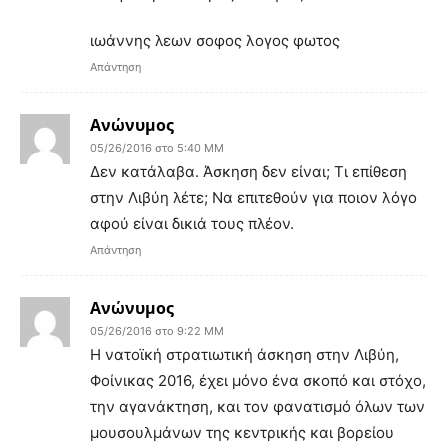
ιωάννης λεων σοφος λογος φωτος
Απάντηση
Ανώνυμος
05/26/2016 στο 5:40 ΜΜ
Δεν κατάλαβα. Άσκηση δεν είναι; Τι επίθεση
στην Λιβύη λέτε; Να επιτεθούν για ποιον λόγο
αφού είναι δικιά τους πλέον.
Απάντηση
Ανώνυμος
05/26/2016 στο 9:22 ΜΜ
Η νατοϊκή στρατιωτική άσκηση στην Λιβύη,
Φοίνικας 2016, έχει μόνο ένα σκοπό και στόχο,
την αγανάκτηση, και τον φανατισμό όλων των
μουσουλμάνων της κεντρικής και βορείου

────────

**Work to be completed**
Whenever a line in the records contains the word "είναι", copy that line.

**Result for this task**
Δεν κατάλαβα. Άσκηση δεν είναι; Τι επίθεση
αφού είναι δικιά τους πλέον.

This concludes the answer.